Voire mais, dist Panurge, estant en estat tel que ie suis, quitte, & non marié. Notez que ie diz quitte en la male heure. Car estant bien fort endebté, mes crediteurs ne seroient que trop soigneux de ma paternité. Mais quitte, & non marié, ie n’ay personne qui tant de moy se souciast, & amour tel me portast, qu’on dist estre amour coniugal. Et si par cas tombois en maladie, traicté ne serois qu’au rebours. Le saige dict. Là où n’est femme, i’entends mere familes[1], & en mariage legitime, le malade est en grand estrif. I’en ay veu claire experience en papes, legatz, cardinaulx, euesques, abbez, prieurs, prebstres, & moines. Or là iamais ne m’auriez. Mariez vous doncq de par Dieu, respondit Pantagruel.

Mais si, dist Panurge, estant malade & impotent au debuoir de mariage, ma femme impatiente de ma langueur, à aultruy se abandonnoit, & non seulement ne me secourust au besoing, mais aussi se mocquast de ma calamité, & (que pis est) me desrobast, comme i’ay veu souuent aduenir : ce seroit pour m’acheuer de paindre, & courir les champs en pourpoinct. Poinct doncques ne vous mariez, respondit Pantagruel.
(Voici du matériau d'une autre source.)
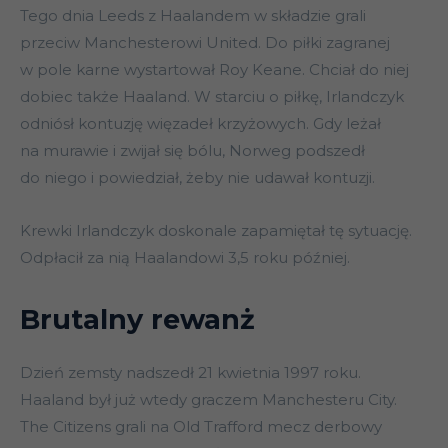
Tego dnia Leeds z Haalandem w składzie grali
przeciw Manchesterowi United. Do piłki zagranej
w pole karne wystartował Roy Keane. Chciał do niej
dobiec także Haaland. W starciu o piłkę, Irlandczyk
odniósł kontuzję więzadeł krzyżowych. Gdy leżał
na murawie i zwijał się bólu, Norweg podszedł
do niego i powiedział, żeby nie udawał kontuzji.
Krewki Irlandczyk doskonale zapamiętał tę sytuację.
Odpłacił za nią Haalandowi 3,5 roku później.
Brutalny rewanż
Dzień zemsty nadszedł 21 kwietnia 1997 roku.
Haaland był już wtedy graczem Manchesteru City.
The Citizens grali na Old Trafford mecz derbowy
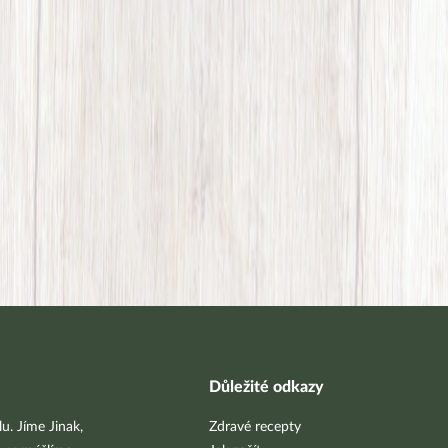
Důležité odkazy
u. Jíme Jinak,
Zdravé recepty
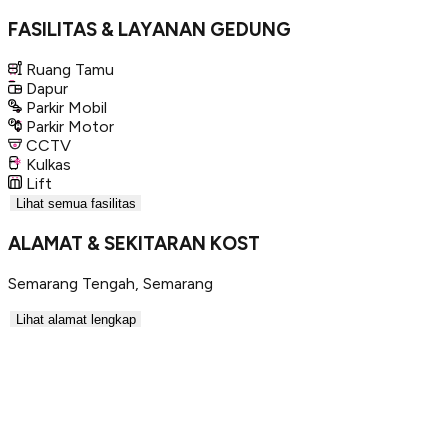
FASILITAS & LAYANAN GEDUNG
Ruang Tamu
Dapur
Parkir Mobil
Parkir Motor
CCTV
Kulkas
Lift
Lihat semua fasilitas
ALAMAT & SEKITARAN KOST
Semarang Tengah
,
Semarang
Lihat alamat lengkap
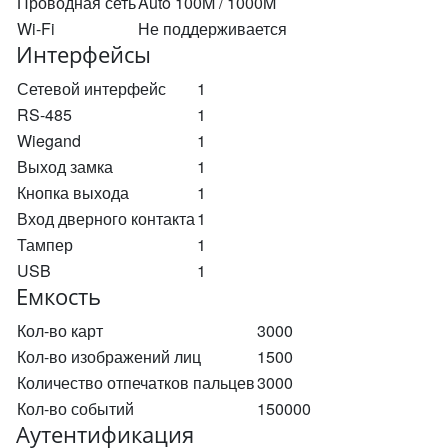
Проводная сеть
Auto 100M / 1000M
Wi-Fi
Не поддерживается
Интерфейсы
Сетевой интерфейс
1
RS-485
1
Wiegand
1
Выход замка
1
Кнопка выхода
1
Вход дверного контакта
1
Тампер
1
USB
1
Емкость
Кол-во карт
3000
Кол-во изображений лиц
1500
Количество отпечатков пальцев
3000
Кол-во событий
150000
Аутентификация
Voire mais, dist Panurge, ie n’aurois iamais aultrement filz ne filles legitimes, es quelz i’eusse espoir mon nom & armes perpetuer[2] : es quelz ie puisse laisser mes heritaiges & acquetz, (i’en feray de beaulx

  1. « Ubi non est mulier ingemiscit egens. » (Ecclésiaste, XXXVI, 27)
  2. « En demeurant comme ie suis, ie laisse périr dans le Monde la Race des Sganarelles. » (Molière, Le Mariage forcé, sc. i)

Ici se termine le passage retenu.